Fortunately, California's rules allow dissents even in cases of accepting or denying a petition for review. Thus, Justices Liu and Cuéllar, had the opportunity to keep hope alive for future petitioners. Justice Liu's dissent included the following language:
"One of our criteria for review is whether we are being asked "to settle an important question of law." Under any ordinary understanding of that criterion, our review is warranted in this case. … The trial court found, and the Court of Appeal did not dispute, that the evidence in this case demonstrates serious harms. The nine schoolchildren who brought this action, along with the millions of children whose educational opportunities are affected every day by the challenged statutes, deserve to have their claims heard by this state's highest court. … [The case asks] whether the education clauses of our state Constitution guarantee a minimum level of quality below which our public schools cannot be permitted to fall.
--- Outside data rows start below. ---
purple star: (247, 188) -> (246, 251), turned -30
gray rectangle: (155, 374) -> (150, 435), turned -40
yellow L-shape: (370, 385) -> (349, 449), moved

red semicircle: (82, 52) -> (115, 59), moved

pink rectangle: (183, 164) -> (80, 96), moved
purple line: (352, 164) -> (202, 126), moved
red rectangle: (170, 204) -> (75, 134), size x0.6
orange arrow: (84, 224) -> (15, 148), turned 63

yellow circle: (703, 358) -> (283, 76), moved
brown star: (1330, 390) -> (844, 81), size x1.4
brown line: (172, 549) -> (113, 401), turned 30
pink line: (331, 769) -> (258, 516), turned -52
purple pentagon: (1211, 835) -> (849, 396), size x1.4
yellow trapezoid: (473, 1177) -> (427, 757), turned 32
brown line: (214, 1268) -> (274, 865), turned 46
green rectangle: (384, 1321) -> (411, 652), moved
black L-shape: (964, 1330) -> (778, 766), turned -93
This issue is surely one of the most consequential to the future of California. Despite the gravity of the trial court's findings, despite the apparent error in the Court of Appeal's equal protection analysis, and despite the undeniable statewide importance of the issues presented, the court decides that the serious claims raised by Beatriz Vergara and her eight student peers do not warrant our review. I disagree."
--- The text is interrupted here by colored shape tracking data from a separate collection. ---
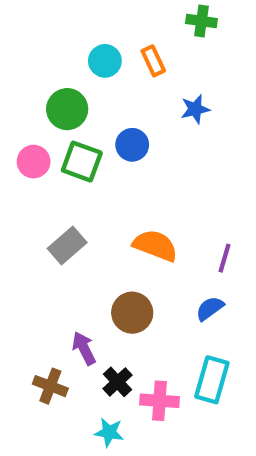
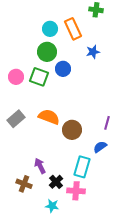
orange rectangle: (153, 61) -> (73, 29), size x1.5
green circle: (67, 109) -> (47, 52), moved
gray rectangle: (67, 245) -> (16, 119), moved
orange semicircle: (155, 245) -> (49, 117), moved
brown circle: (132, 313) -> (72, 130), moved
cyan rectangle: (212, 380) -> (82, 167), moved

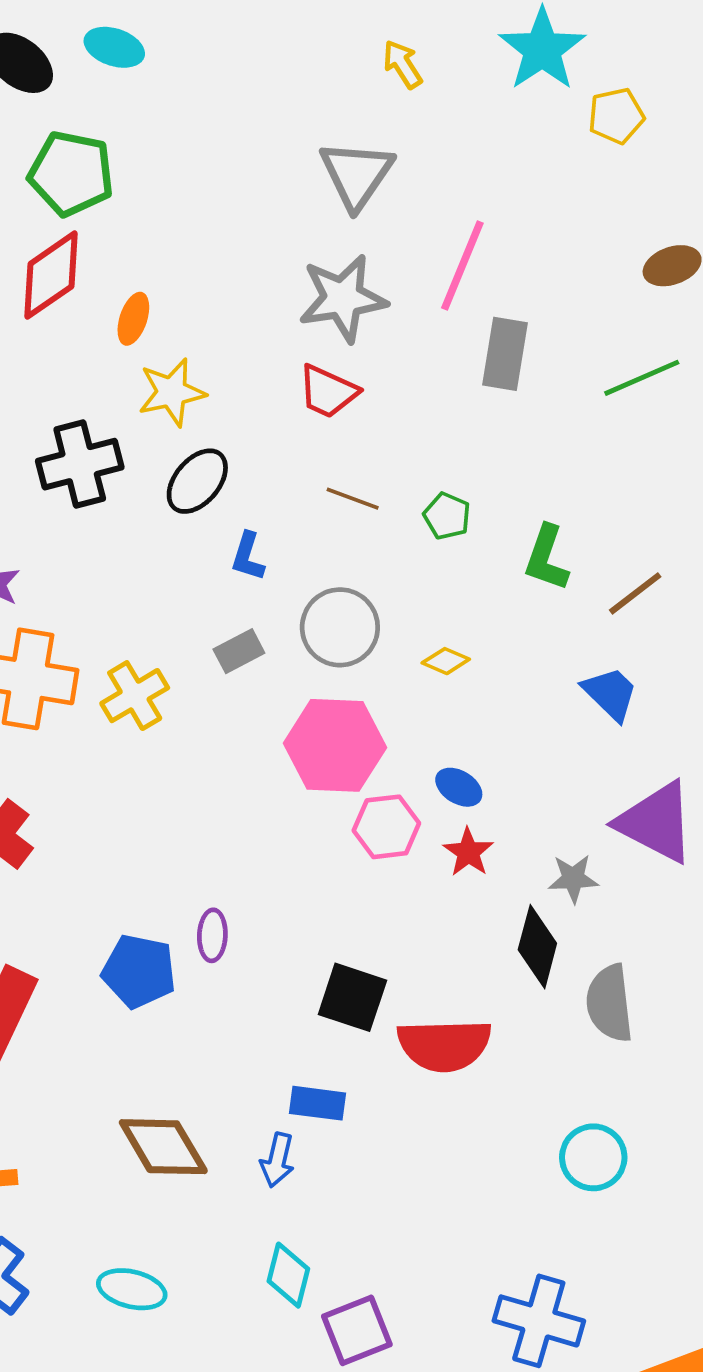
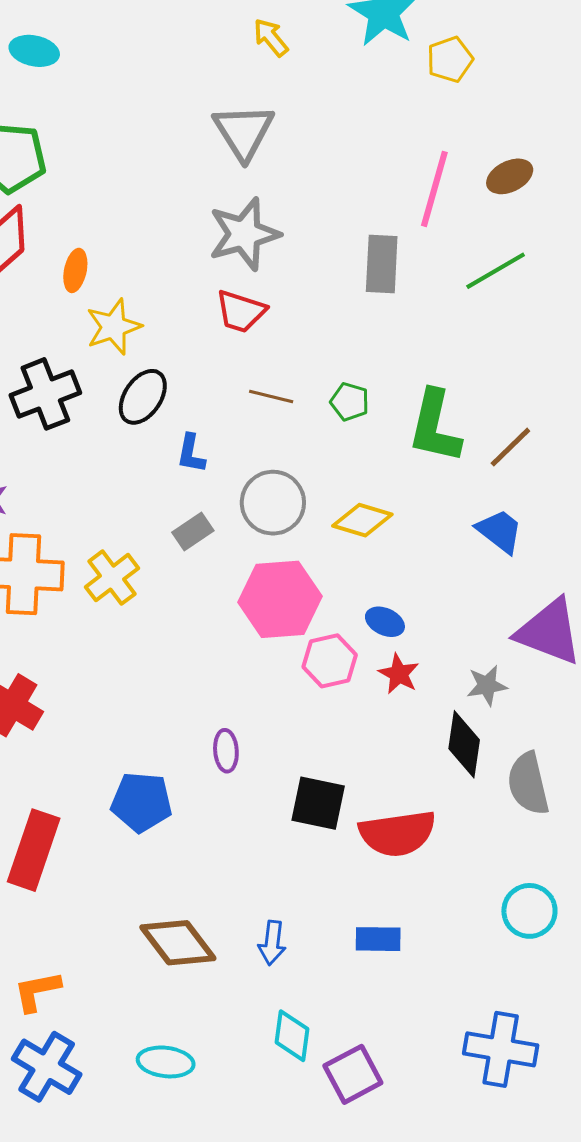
pink line: (462, 265) -> (434, 189), moved
green L-shape: (546, 558) -> (435, 427), size x1.4
yellow diamond: (446, 661) -> (362, 520), size x1.5
purple ellipse: (212, 935) -> (226, 751), moved
blue rectangle: (318, 1103) -> (378, 939), moved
For his part, Justice Cuéllar wrote:
"What Beatriz Vergara and eight of her fellow public school students allege in this case is that they, and vast numbers of children in our state's public schools, are burdened by certain statutes governing teacher dismissal, retention, and tenure that create a surplus of grossly ineffective teachers. … Nothing in California's Constitution or any other law supports the Court of Appeal's reasoning. … Even if one ignores the appellate court's inconsistency with settled law, the question its approach begs is as simple as it is important: Why? … Beatriz Vergara and her fellow plaintiffs raise profound questions with implications for millions of students across California. They deserve an answer from this court. Difficult as it is to embrace the logic of the appellate court on this issue, it is even more difficult to allow that court's decision to stay on the books without review in a case of enormous statewide importance. … There is a difference between the usual blemishes in governance left as institutions implement statutes or engage in routine trade-offs and those staggering failures that threaten to turn the right to education for California schoolchildren into an empty promise. Knowing the difference is as fundamental as education itself. Which is why I would grant review."
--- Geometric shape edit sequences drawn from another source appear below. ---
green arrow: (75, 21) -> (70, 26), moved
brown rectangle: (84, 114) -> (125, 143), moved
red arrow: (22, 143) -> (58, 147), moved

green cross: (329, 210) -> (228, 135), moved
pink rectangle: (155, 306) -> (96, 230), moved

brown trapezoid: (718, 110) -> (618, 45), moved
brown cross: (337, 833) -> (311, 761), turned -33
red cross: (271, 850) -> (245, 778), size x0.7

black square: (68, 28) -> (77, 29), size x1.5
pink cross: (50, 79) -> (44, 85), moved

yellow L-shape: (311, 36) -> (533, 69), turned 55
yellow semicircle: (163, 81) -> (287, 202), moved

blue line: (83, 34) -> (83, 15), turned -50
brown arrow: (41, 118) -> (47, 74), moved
Beatriz Vergara has reached the end of her K-12 career, and thus the damage to her (and millions of other students) has already been done. For future students, however, Justices Liu and Cuéllar have done a vital service. For all the hundreds of millions of dollars that education bureaucrats spend every year to lobby against education reform, they cannot win if they keep losing the moral high ground. When justices such as Liu and Cuéllar, who have been known throughout their careers as among the most inspiring, moral, and thoughtful members of the bar write such compelling dissents, other courts in other states will take notice. The first legal victory for these students will not come in California, but it will come.